Fractionation and Measurement of SS and SBE Activities in Developing Wheat Endosperm

Soluble proteins extracted from developing wheat endosperm at early stages of grain filling were separated by gel filtration chromatography to examine possible changes in aggregation state of specific enzyme activities involved in amylopectin biosynthesis. Measurements of the extractable catalytic activities of SS and SBE at early stages of endosperm development (6–9 DAP) following separation of protein extracts by gel filtration chromatography showed single, broad peaks of SS and SBE activities (Fig. 1, A and B). Both activities eluted from the gel filtration column in fractions with apparent molecular mass within the size range expected of monomeric forms of SBEII (approximately 88 kD) and of the SS isoforms SSI and SSII, which are approximately 75 and 85 kD, respectively. At later stages of endosperm development (10–15 DAP and later), there was a notable shift in the elution patterns of both SS and SBE activities, indicating an apparent increase in molecular mass or aggregation state of the enzymes contributing to these measured activities. At later stages of endosperm development, the total eluted SS and SBE activity was divided almost equally between an apparently high Mr peak of around 200 to 300 kD (termed HMW), as well as the peak originally observed at the earlier stages of endosperm development (6–9 DAP) with an apparently lower molecular mass, corresponding to the size of the monomeric proteins (termed LMW). Analysis of SS and SBE activities by gel filtration chromatography at later stages of endosperm development (beyond 15 DAP) showed essentially the same separation of peaks of SS and SBE activities as observed in Figure 1 at 10 to 15 DAP (data not shown).

Figure 1.
Separation of SBE and SS activities from developing wheat endosperm by gel filtration chromatography. Whole cell extracts were prepared from developing wheat endosperm at 6 to 9 DAP (solid line) and 10 to 15 DAP (broken line) and 3 to 5 mg soluble protein ...

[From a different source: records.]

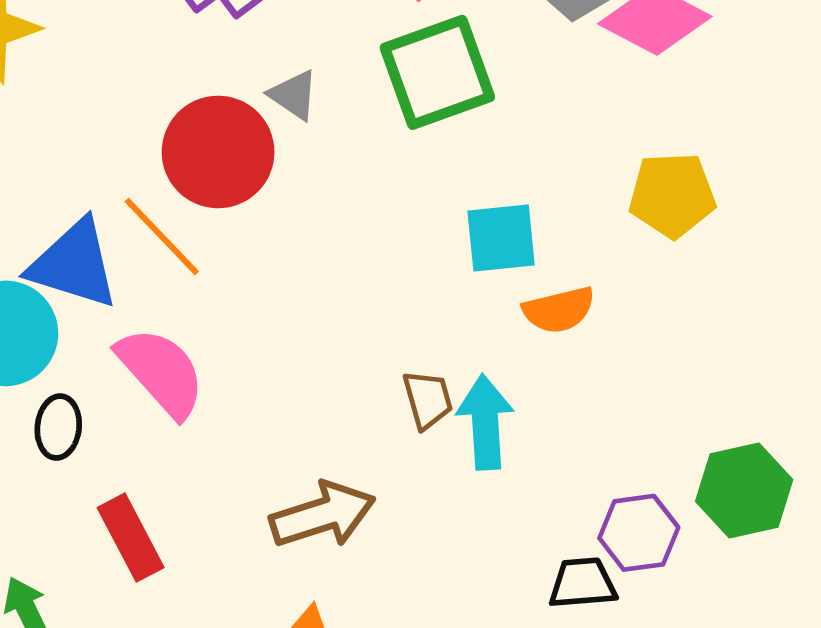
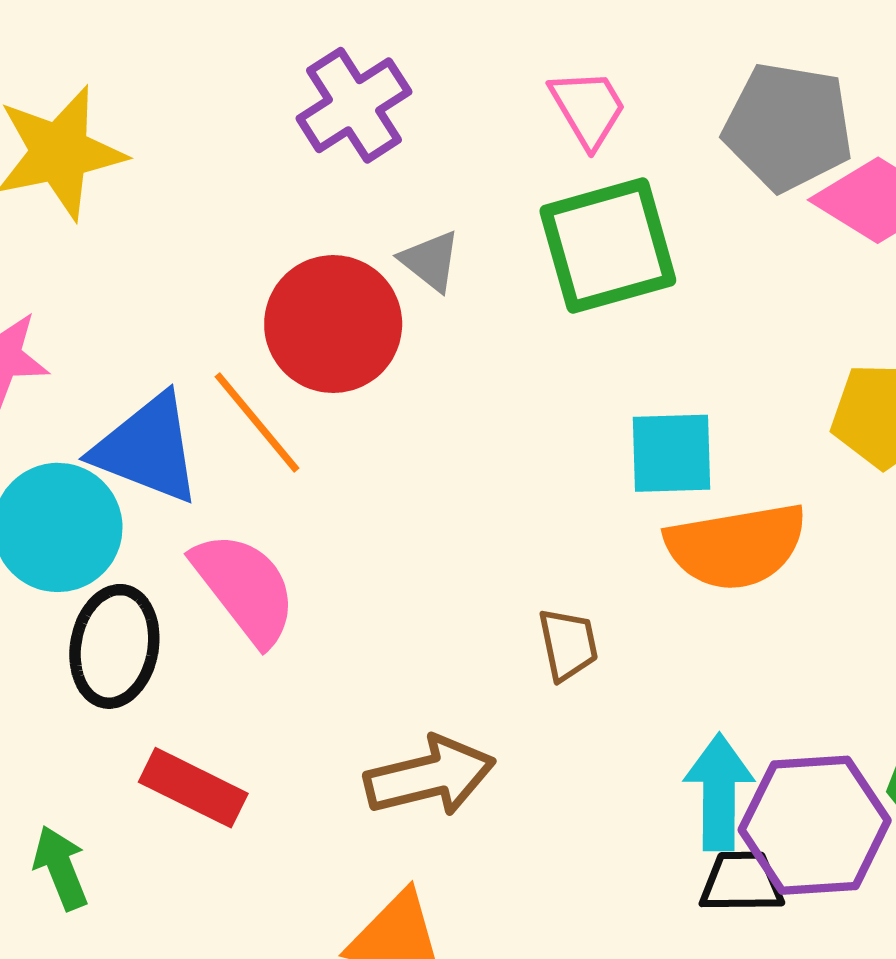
orange semicircle: (559, 310) -> (736, 546), size x1.6
cyan arrow: (485, 422) -> (719, 792), moved
black ellipse: (58, 427) -> (114, 646), size x1.5
purple hexagon: (639, 533) -> (815, 825), size x1.5
red rectangle: (131, 538) -> (193, 788), turned -40

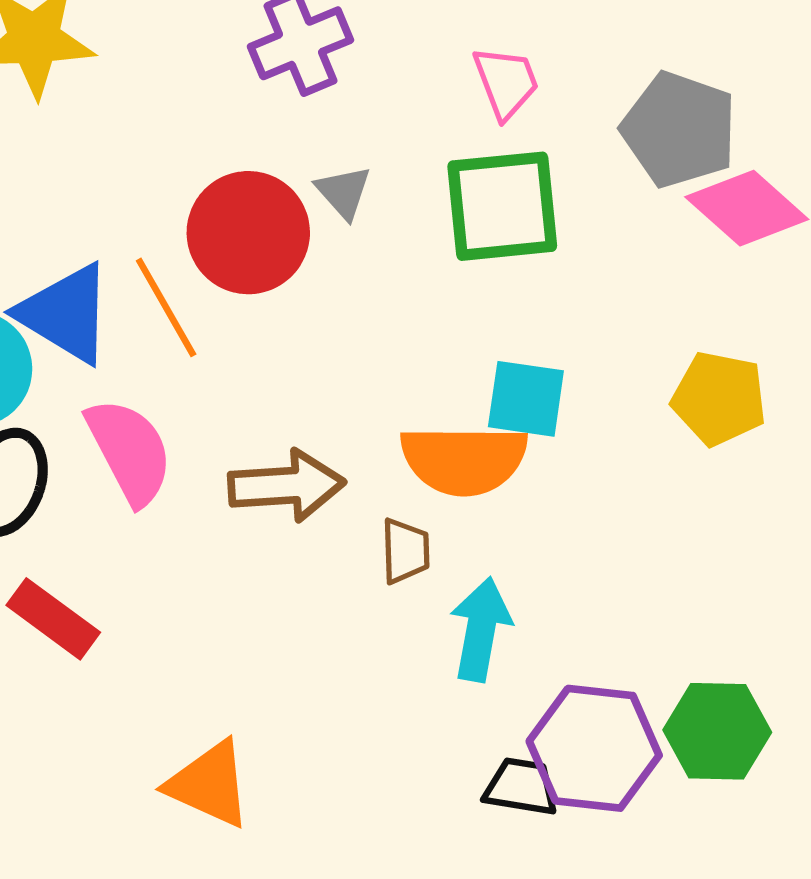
orange semicircle: (736, 546) -> (464, 460), moved
brown arrow: (430, 776) -> (287, 486), moved
cyan arrow: (719, 792) -> (481, 629), moved

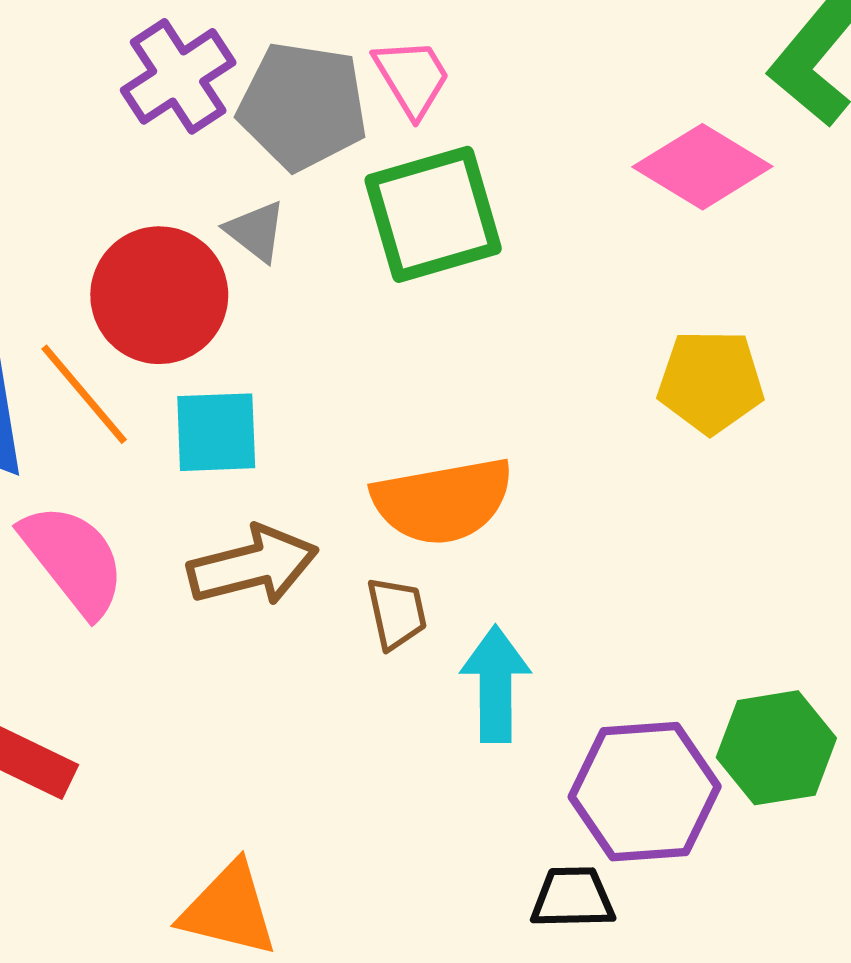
gray pentagon: (679, 130) -> (303, 106), moved
cyan square: (526, 399) -> (216, 432), moved
black trapezoid: (521, 787) -> (573, 898), moved

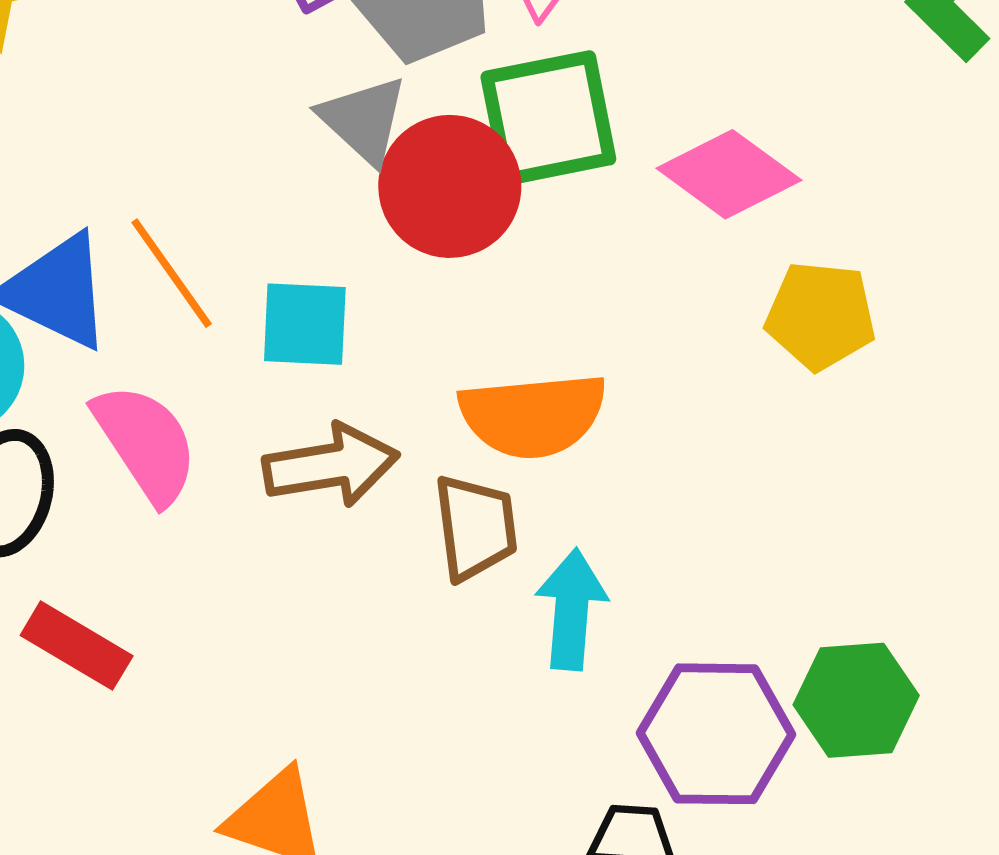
pink diamond: (702, 167) -> (729, 174), moved
gray triangle: (256, 231) -> (364, 120), size x1.4
red circle: (159, 295) -> (450, 186), moved
brown trapezoid: (397, 613) -> (475, 527), size x1.4

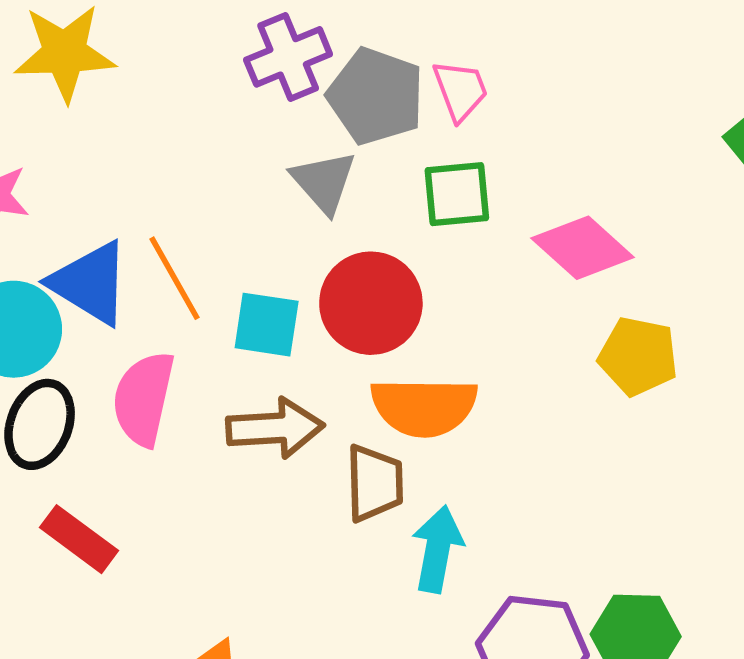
green square: (548, 118) -> (457, 194), size x0.7
red circle: (450, 186) -> (371, 303), moved
pink semicircle: (146, 443) -> (143, 399), turned -140

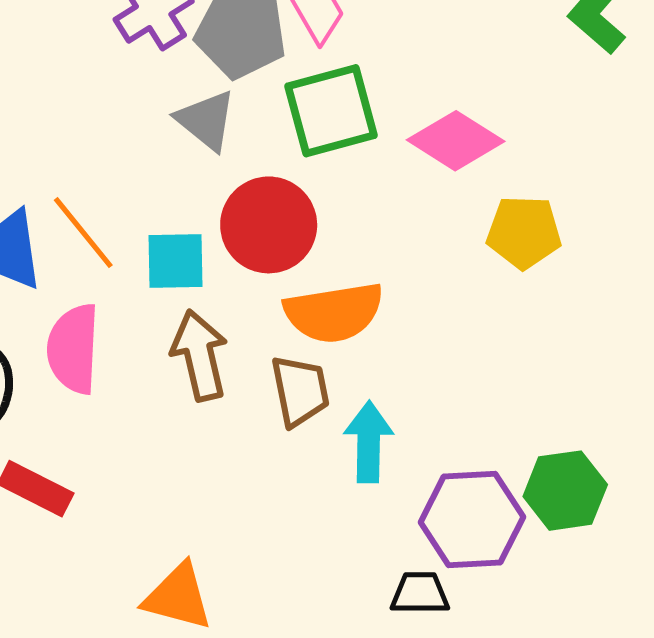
green square: (457, 194) -> (331, 111), size x1.4
brown arrow: (275, 428) -> (200, 355), turned -90

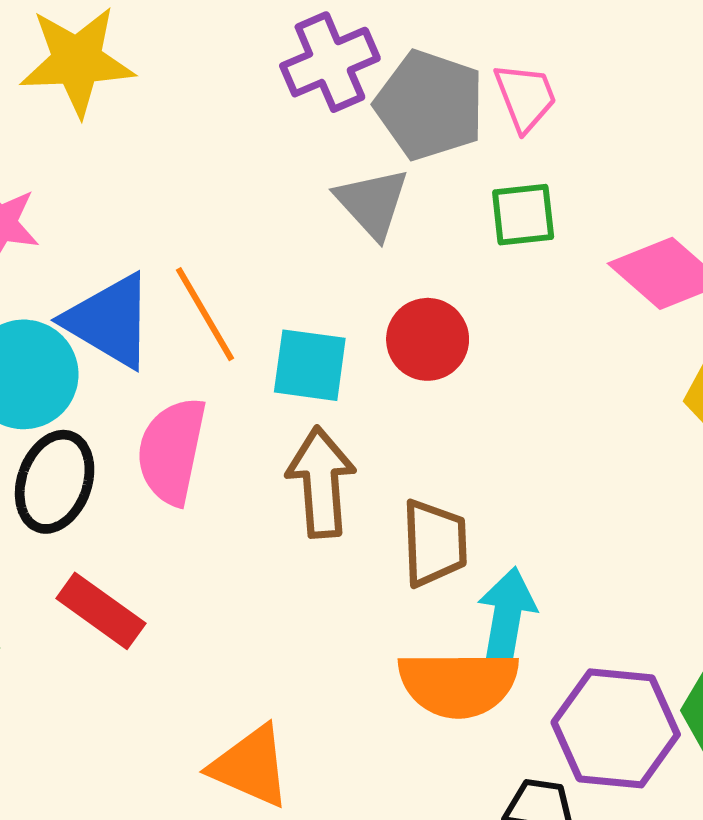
green square: (331, 111) -> (523, 215), size x0.6
red circle: (269, 225) -> (428, 339), size x0.7
orange semicircle: (334, 312) -> (458, 684), moved

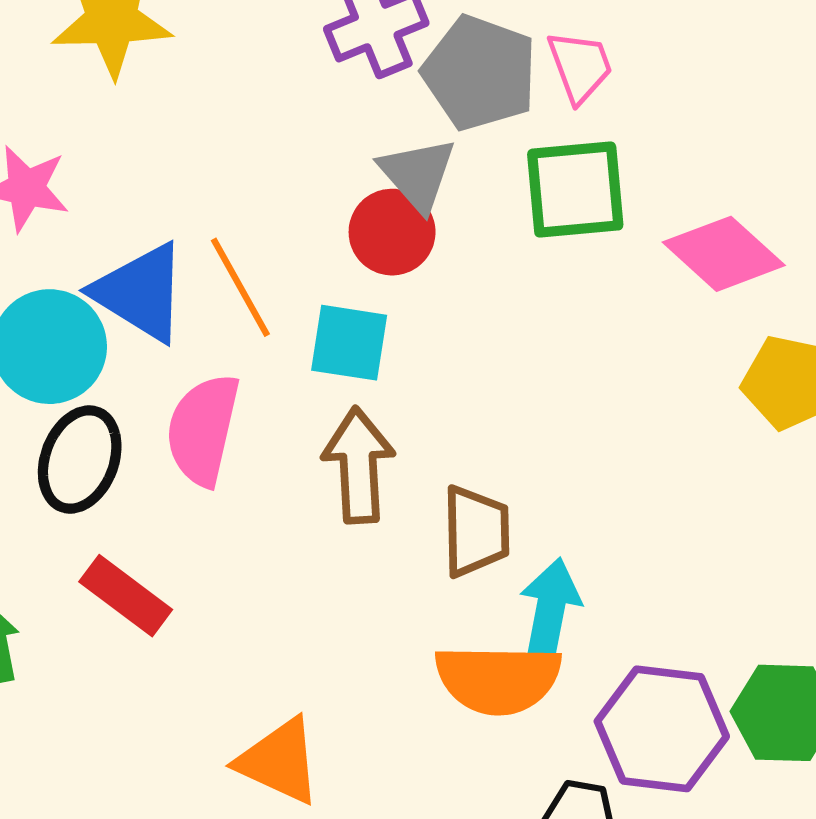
green square: (523, 215) -> (575, 190), size x1.5
red circle: (428, 339) -> (392, 232), moved

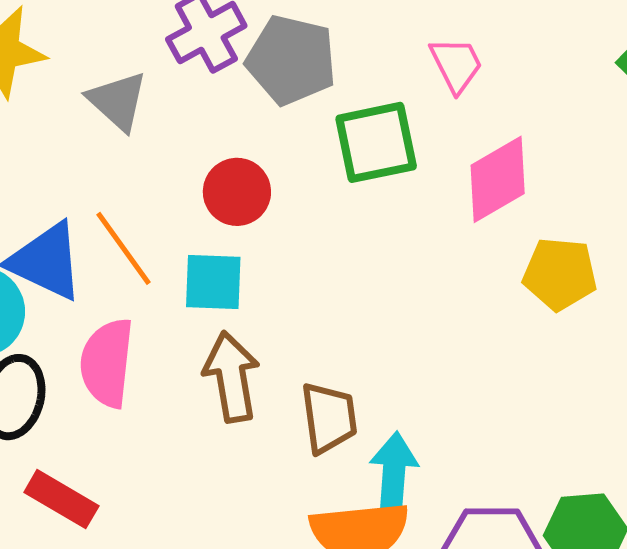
pink trapezoid: (580, 67) -> (456, 65), moved
gray triangle: (418, 174) -> (117, 101), moved
pink diamond: (724, 254) -> (498, 179), turned -66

The results described above were obtained with whole cell homogenates. Similar results were also obtained when amyloplast lysates prepared from endosperm were separated by gel filtration chromatography and fractions assayed for SBE and SS activities (data not shown).

Analysis of the fractions (following gel filtration chromatography of whole cell extracts) by immunoblotting with anti-SBE antibodies (Fig. 1C) showed that both forms of SBEII (SBEIIa and SBEIIb) were responsible for the measured SBE activity in both LMW and HMW fractions and that SBEI was not expressed at the stages of endosperm development used in these experiments, consistent with previous findings (Morell et al., 1997). Immunoblots of the gel filtration column fractions developed with anti-SSI and anti-SSII antibodies indicated the presence of both these forms at early stages of development (6–9 DPA), which is consistent with the known patterns of SS gene expression in wheat (Li et al., 1999a) and in both the LMW and HMW peaks of activity at later stages of endosperm development (Fig. 1D).

In Vitro Phosphorylation of SS and SBE Forms in Plastids

Previous work has shown that many stromal proteins rapidly become phosphorylated when amyloplasts and chloroplasts of wheat are incubated with [γ-32P]ATP (Tetlow et al. 2004b). Immunoprecipitation and autoradiography of stromal proteins following in vitro phosphorylation reactions showed that some isoforms of SS and SBE are phosphorylated. In particular, both isoforms of SBEII became phosphorylated in amyloplasts following incubations with [γ-32P]ATP, as well as SBEIIa in chloroplasts (the only form of SBEII expressed in these organelles), in agreement with previous findings with amyloplasts isolated at later stages of endosperm development (Tetlow et al., 2004b; data not shown). Autoradiography of SDS-PAGE blots of stromal proteins previously immunoprecipitated with wheat anti-SSI and anti-SSII antibodies showed that plastidial forms of SSII are phosphorylated (Supplemental Fig. S1), in agreement with previous work (Tetlow et al., 2004b). However, we found no evidence to suggest that the soluble form of SSI is phosphorylated in amyloplasts. We observed no apparent alterations in the electrophoretic mobility of the different proteins as a result of phosphorylation using the one-dimensional (1D)-gradient gel systems.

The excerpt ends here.